### Work instruction
All lines holding the string "Witte" should be copied from the data below.

____ Data supplied

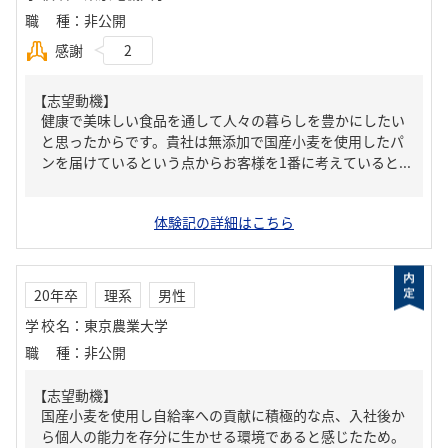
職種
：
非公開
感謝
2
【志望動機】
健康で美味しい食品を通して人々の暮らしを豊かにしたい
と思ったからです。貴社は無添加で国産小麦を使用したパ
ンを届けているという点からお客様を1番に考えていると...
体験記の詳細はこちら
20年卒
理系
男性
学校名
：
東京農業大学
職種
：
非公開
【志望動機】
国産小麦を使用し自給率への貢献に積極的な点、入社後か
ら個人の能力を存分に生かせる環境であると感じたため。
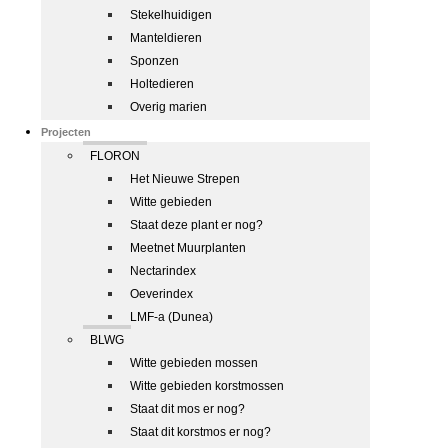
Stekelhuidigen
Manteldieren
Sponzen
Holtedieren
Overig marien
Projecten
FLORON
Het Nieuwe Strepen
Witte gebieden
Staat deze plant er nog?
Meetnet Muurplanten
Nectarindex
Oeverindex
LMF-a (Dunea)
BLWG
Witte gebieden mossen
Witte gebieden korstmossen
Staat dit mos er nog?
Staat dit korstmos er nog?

________
____ Data supplied

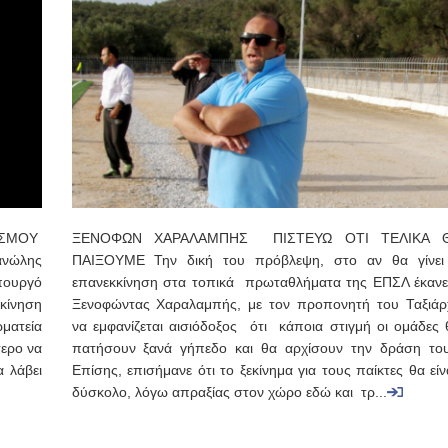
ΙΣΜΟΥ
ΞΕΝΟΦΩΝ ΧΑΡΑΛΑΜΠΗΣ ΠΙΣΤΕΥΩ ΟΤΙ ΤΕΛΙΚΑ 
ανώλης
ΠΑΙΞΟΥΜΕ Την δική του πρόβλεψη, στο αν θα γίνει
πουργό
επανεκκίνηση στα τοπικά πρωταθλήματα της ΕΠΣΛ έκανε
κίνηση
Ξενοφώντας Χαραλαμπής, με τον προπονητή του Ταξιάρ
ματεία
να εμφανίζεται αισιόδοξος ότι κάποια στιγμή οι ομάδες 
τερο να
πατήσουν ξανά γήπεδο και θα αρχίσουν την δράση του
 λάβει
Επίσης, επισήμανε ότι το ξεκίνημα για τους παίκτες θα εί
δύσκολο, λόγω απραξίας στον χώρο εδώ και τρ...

________
____ Data supplied

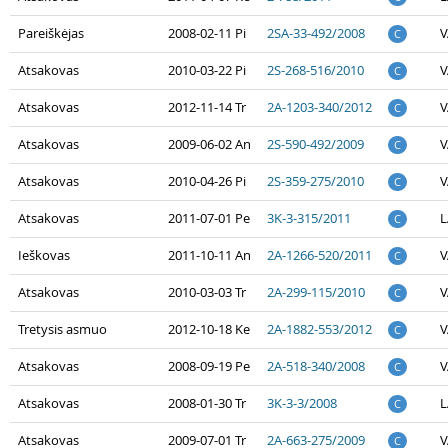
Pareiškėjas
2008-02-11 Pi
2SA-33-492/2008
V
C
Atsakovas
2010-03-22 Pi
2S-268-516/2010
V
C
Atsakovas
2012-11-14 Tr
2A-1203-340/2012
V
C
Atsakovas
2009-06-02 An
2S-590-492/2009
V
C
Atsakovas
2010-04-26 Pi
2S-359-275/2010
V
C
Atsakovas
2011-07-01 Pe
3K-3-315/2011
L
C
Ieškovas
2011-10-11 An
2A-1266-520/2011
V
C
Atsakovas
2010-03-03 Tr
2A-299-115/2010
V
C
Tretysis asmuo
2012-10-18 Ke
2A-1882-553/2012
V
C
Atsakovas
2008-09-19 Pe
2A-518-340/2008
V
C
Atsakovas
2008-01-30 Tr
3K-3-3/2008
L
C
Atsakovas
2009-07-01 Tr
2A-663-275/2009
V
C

________

### Answer box
Witte gebieden
Witte gebieden mossen
Witte gebieden korstmossen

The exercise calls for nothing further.